Your objective — Among the records below, find the lines that hold the word "Guitar" and report how many there are, with no other words.

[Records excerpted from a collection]
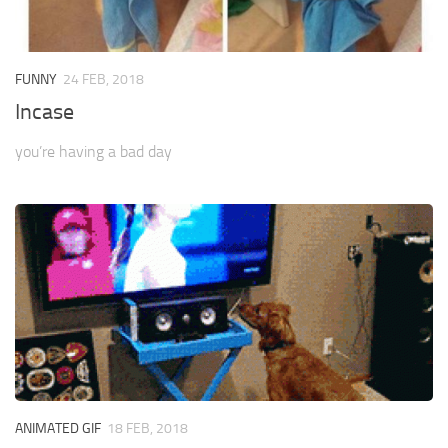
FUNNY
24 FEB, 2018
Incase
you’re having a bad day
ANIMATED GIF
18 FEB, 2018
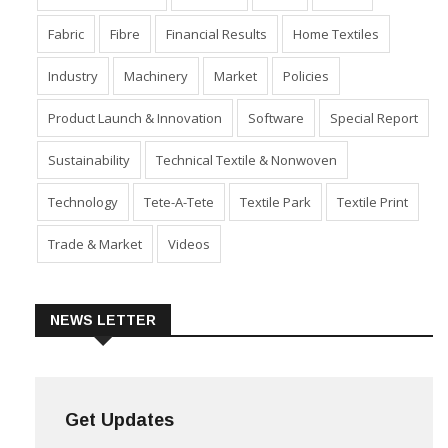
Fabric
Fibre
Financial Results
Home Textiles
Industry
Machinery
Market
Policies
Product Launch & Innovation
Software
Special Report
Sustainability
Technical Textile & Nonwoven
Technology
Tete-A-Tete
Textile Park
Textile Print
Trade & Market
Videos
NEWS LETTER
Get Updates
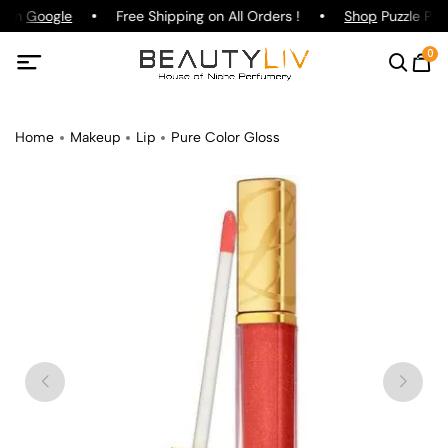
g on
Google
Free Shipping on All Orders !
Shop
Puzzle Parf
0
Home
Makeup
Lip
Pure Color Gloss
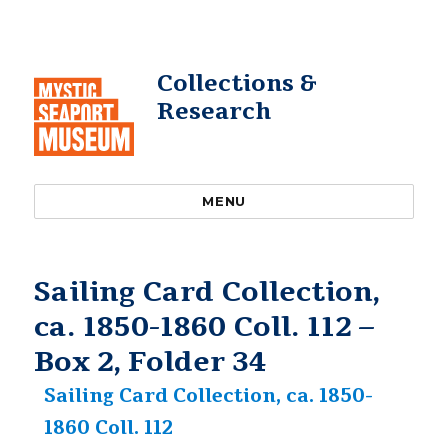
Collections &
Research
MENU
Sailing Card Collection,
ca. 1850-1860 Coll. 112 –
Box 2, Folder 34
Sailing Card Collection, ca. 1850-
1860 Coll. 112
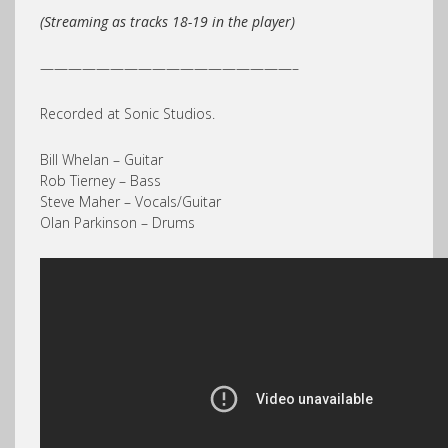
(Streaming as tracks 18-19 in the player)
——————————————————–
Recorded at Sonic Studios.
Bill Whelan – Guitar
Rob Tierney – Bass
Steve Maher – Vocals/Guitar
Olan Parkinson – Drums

...

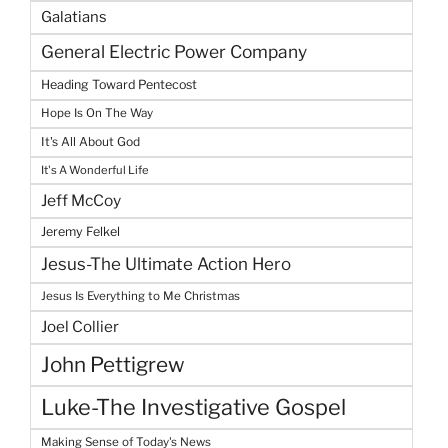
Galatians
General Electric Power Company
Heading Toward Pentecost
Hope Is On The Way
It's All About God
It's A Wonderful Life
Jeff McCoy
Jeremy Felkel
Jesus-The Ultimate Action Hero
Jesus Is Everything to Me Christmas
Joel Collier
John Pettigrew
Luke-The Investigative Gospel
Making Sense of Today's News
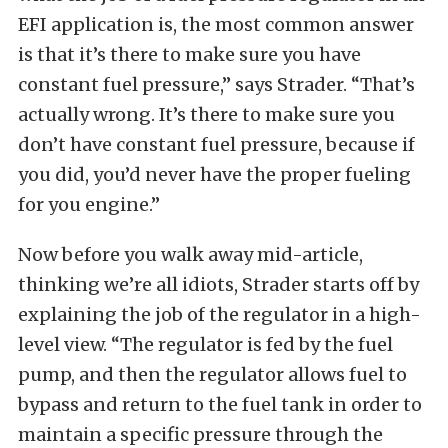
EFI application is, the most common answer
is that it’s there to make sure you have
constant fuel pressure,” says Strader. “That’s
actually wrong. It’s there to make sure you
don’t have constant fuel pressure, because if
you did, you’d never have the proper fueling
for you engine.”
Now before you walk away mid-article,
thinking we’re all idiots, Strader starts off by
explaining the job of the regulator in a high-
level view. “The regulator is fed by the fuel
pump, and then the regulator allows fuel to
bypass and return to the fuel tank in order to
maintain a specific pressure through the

Exercise response — 2